Kissinger’s name is “synonymous with effective diplomacy, effective American diplomacy, and, I think few would argue with the fact, one of the best strategic minds in the country,” Biden said in 2007, introducing Kissinger to a committee hearing on the future of Iraq, a transcript shows.
Biden referenced how much he had learned from Kissinger, too. “One of the things I’ve noticed in my long years of having an opportunity to learn from you is, we should always have alternative plans,” Biden said, wrapping up his introduction by promising Kissinger a “receptive and friendly” audience in the hearing.
Fifteen years later, Biden’s White House took a more distant approach, waiting about 24 hours to issue a statement after Kissinger died at age 100 on Wednesday.

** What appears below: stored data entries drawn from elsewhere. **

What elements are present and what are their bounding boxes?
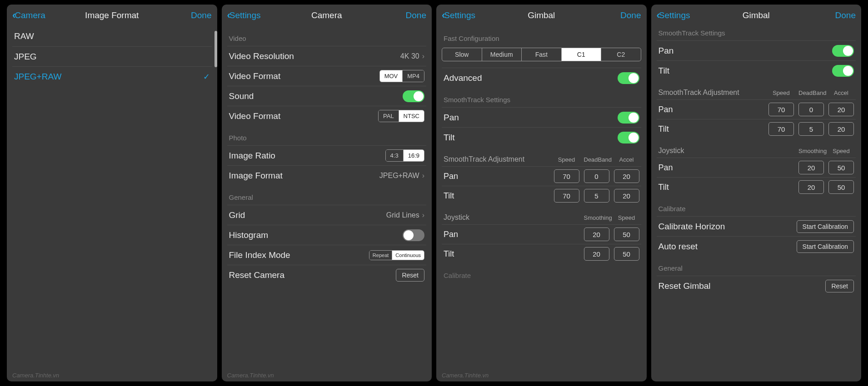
toggle-tilt[interactable]	[832, 65, 854, 77]
start-calibration-horizon-button[interactable]: Start Calibration	[797, 220, 854, 233]
chevron-right-icon: ›	[422, 52, 424, 60]
row-video-resolution[interactable]: Video Resolution 4K 30›	[227, 46, 427, 66]
row-label: Pan	[658, 46, 674, 56]
section-smoothtrack-settings: SmoothTrack Settings	[442, 88, 641, 107]
row-label: Video Resolution	[229, 51, 294, 61]
joy-tilt: Tilt 20 50	[442, 244, 641, 263]
reset-camera-button[interactable]: Reset	[396, 269, 424, 282]
seg-opt-slow[interactable]: Slow	[442, 48, 482, 61]
joy-pan-smoothing[interactable]: 20	[584, 228, 609, 241]
adj-tilt: Tilt 70 5 20	[657, 119, 856, 139]
section-fast-config: Fast Configuration	[442, 26, 641, 46]
toggle-pan[interactable]	[618, 112, 639, 124]
tilt-speed[interactable]: 70	[768, 122, 794, 136]
seg-opt-c1[interactable]: C1	[561, 48, 601, 61]
joy-pan-smoothing[interactable]: 20	[798, 161, 824, 174]
seg-fast-config[interactable]: Slow Medium Fast C1 C2	[442, 48, 641, 61]
section-smoothtrack-settings: SmoothTrack Settings	[657, 26, 856, 40]
row-st-pan: Pan	[657, 40, 856, 60]
back-button[interactable]: ‹ Settings	[227, 10, 261, 21]
toggle-knob	[414, 91, 424, 101]
panel-gimbal-top: ‹ Settings Gimbal Done Fast Configuratio…	[436, 5, 647, 381]
joy-pan-speed[interactable]: 50	[614, 228, 639, 241]
header-joystick: Joystick Smoothing Speed	[442, 205, 641, 224]
reset-gimbal-button[interactable]: Reset	[825, 280, 854, 292]
done-button[interactable]: Done	[835, 10, 856, 20]
header-joystick: Joystick Smoothing Speed	[657, 139, 856, 158]
row-grid[interactable]: Grid Grid Lines›	[227, 205, 427, 225]
seg-mov-mp4[interactable]: MOV MP4	[379, 70, 424, 82]
joy-tilt-speed[interactable]: 50	[614, 247, 639, 261]
row-label: Tilt	[658, 66, 670, 76]
col-speed: Speed	[828, 148, 854, 154]
adj-pan: Pan 70 0 20	[442, 166, 641, 186]
toggle-pan[interactable]	[832, 45, 854, 57]
done-button[interactable]: Done	[406, 10, 426, 20]
row-label: Sound	[229, 91, 254, 101]
toggle-advanced[interactable]	[618, 72, 639, 84]
row-sound: Sound	[227, 86, 427, 106]
col-deadband: DeadBand	[584, 156, 609, 163]
option-jpeg[interactable]: JPEG	[12, 46, 212, 66]
adj-row-label: Pan	[658, 105, 764, 114]
header: ‹ Camera Image Format Done	[7, 5, 217, 26]
seg-opt-medium[interactable]: Medium	[482, 48, 522, 61]
row-advanced: Advanced	[442, 68, 641, 88]
header-smoothtrack-adjust: SmoothTrack Adjustment Speed DeadBand Ac…	[442, 147, 641, 166]
seg-opt-169[interactable]: 16:9	[403, 150, 424, 161]
tilt-deadband[interactable]: 5	[798, 122, 824, 136]
joy-tilt-smoothing[interactable]: 20	[584, 247, 609, 261]
toggle-histogram[interactable]	[403, 229, 424, 241]
done-button[interactable]: Done	[191, 10, 211, 20]
toggle-sound[interactable]	[403, 90, 424, 102]
option-jpeg-raw[interactable]: JPEG+RAW✓	[12, 66, 212, 86]
back-button[interactable]: ‹ Settings	[657, 10, 690, 21]
seg-opt-ntsc[interactable]: NTSC	[399, 110, 424, 122]
pan-accel[interactable]: 20	[828, 103, 854, 116]
joy-tilt-speed[interactable]: 50	[828, 180, 854, 194]
done-button[interactable]: Done	[620, 10, 641, 20]
option-raw[interactable]: RAW	[12, 26, 212, 46]
joy-tilt-smoothing[interactable]: 20	[798, 180, 824, 194]
tilt-accel[interactable]: 20	[828, 122, 854, 136]
seg-opt-fast[interactable]: Fast	[521, 48, 561, 61]
back-button[interactable]: ‹ Camera	[12, 10, 45, 21]
back-button[interactable]: ‹ Settings	[442, 10, 475, 21]
back-label: Camera	[15, 10, 45, 20]
seg-opt-pal[interactable]: PAL	[379, 110, 399, 122]
joy-pan-speed[interactable]: 50	[828, 161, 854, 174]
row-video-standard: Video Format PAL NTSC	[227, 106, 427, 126]
option-label: RAW	[14, 31, 34, 41]
adj-row-label: Pan	[444, 230, 579, 239]
seg-opt-mov[interactable]: MOV	[380, 70, 403, 82]
pan-speed[interactable]: 70	[768, 103, 794, 116]
seg-opt-c2[interactable]: C2	[601, 48, 641, 61]
row-video-format-container: Video Format MOV MP4	[227, 66, 427, 86]
seg-opt-43[interactable]: 4:3	[386, 150, 403, 161]
tilt-deadband[interactable]: 5	[584, 189, 609, 203]
joy-pan: Pan 20 50	[657, 158, 856, 177]
section-calibrate: Calibrate	[657, 197, 856, 216]
row-image-format[interactable]: Image Format JPEG+RAW›	[227, 165, 427, 185]
seg-pal-ntsc[interactable]: PAL NTSC	[378, 110, 424, 122]
toggle-tilt[interactable]	[618, 132, 639, 144]
adj-row-label: Tilt	[658, 183, 794, 192]
seg-opt-repeat[interactable]: Repeat	[369, 251, 392, 260]
pan-deadband[interactable]: 0	[798, 103, 824, 116]
panel-gimbal-scrolled: ‹ Settings Gimbal Done SmoothTrack Setti…	[651, 5, 862, 381]
seg-file-index[interactable]: Repeat Continuous	[369, 250, 424, 260]
adj-row-label: Tilt	[658, 124, 764, 134]
seg-opt-mp4[interactable]: MP4	[402, 70, 424, 82]
option-label: JPEG	[14, 52, 37, 62]
pan-speed[interactable]: 70	[554, 169, 579, 183]
row-value: JPEG+RAW›	[379, 172, 424, 180]
scrollbar[interactable]	[215, 31, 217, 67]
pan-accel[interactable]: 20	[614, 169, 639, 183]
pan-deadband[interactable]: 0	[584, 169, 609, 183]
tilt-speed[interactable]: 70	[554, 189, 579, 203]
start-calibration-autoreset-button[interactable]: Start Calibration	[797, 240, 854, 253]
row-label: Video Format	[229, 71, 281, 81]
seg-opt-continuous[interactable]: Continuous	[392, 251, 424, 260]
tilt-accel[interactable]: 20	[614, 189, 639, 203]
seg-ratio[interactable]: 4:3 16:9	[385, 149, 424, 162]
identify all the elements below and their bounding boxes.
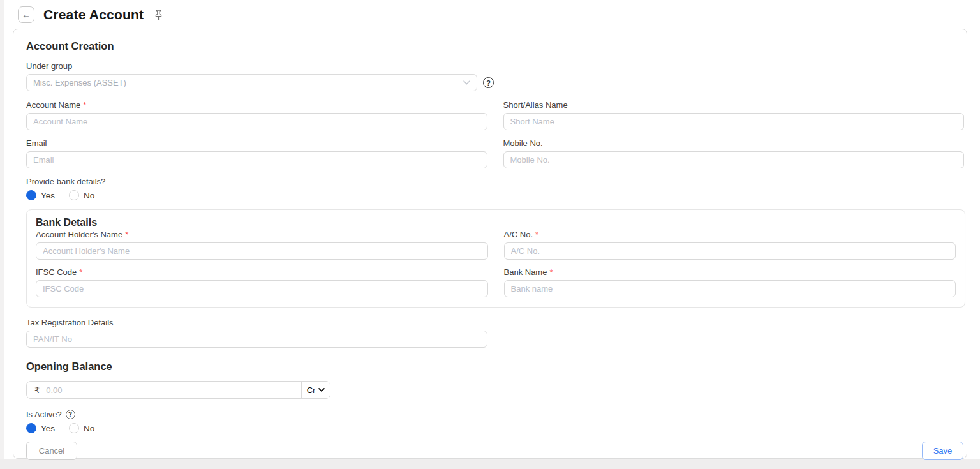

Biden said he first met Kissinger when he was a young Democratic senator from Delaware and he was secretary of state.
“Throughout our careers, we often disagreed. And often strongly. But from that first briefing – his fierce intellect and profound strategic focus was evident,” Biden said.
Biden said after Kissinger retired from government “he continued to offer his views and ideas to the most important policy discussion across multiple generations.”
“Jill and I send our condolences to his wife Nancy, his children Elizabeth and David, his grandchildren, and all those who loved him,” he said on Thursday.
Kissinger was the architect of the U.S. diplomatic opening with China, landmark U.S.-Soviet arms control talks, expanded ties between Israel and its Arab neighbors, and the Paris Peace Accords with North Vietnam.
While many hailed Kissinger for his brilliance and statesmanship, others branded him a war criminal for his support for anti-communist dictatorships, especially in Latin America
Earlier, the White House and other Biden officials offered carefully worded condolences. “It’s a huge loss,” National Security Council spokesman John Kirby said Thursday, noting Kissinger’s military service during World War Two and years of public service afterward.
“Whether you saw eye to eye with him on every issue there’s no question that he shaped foreign policy decisions for decades and he certainly had an impact on America’s role in the world,” Kirby said.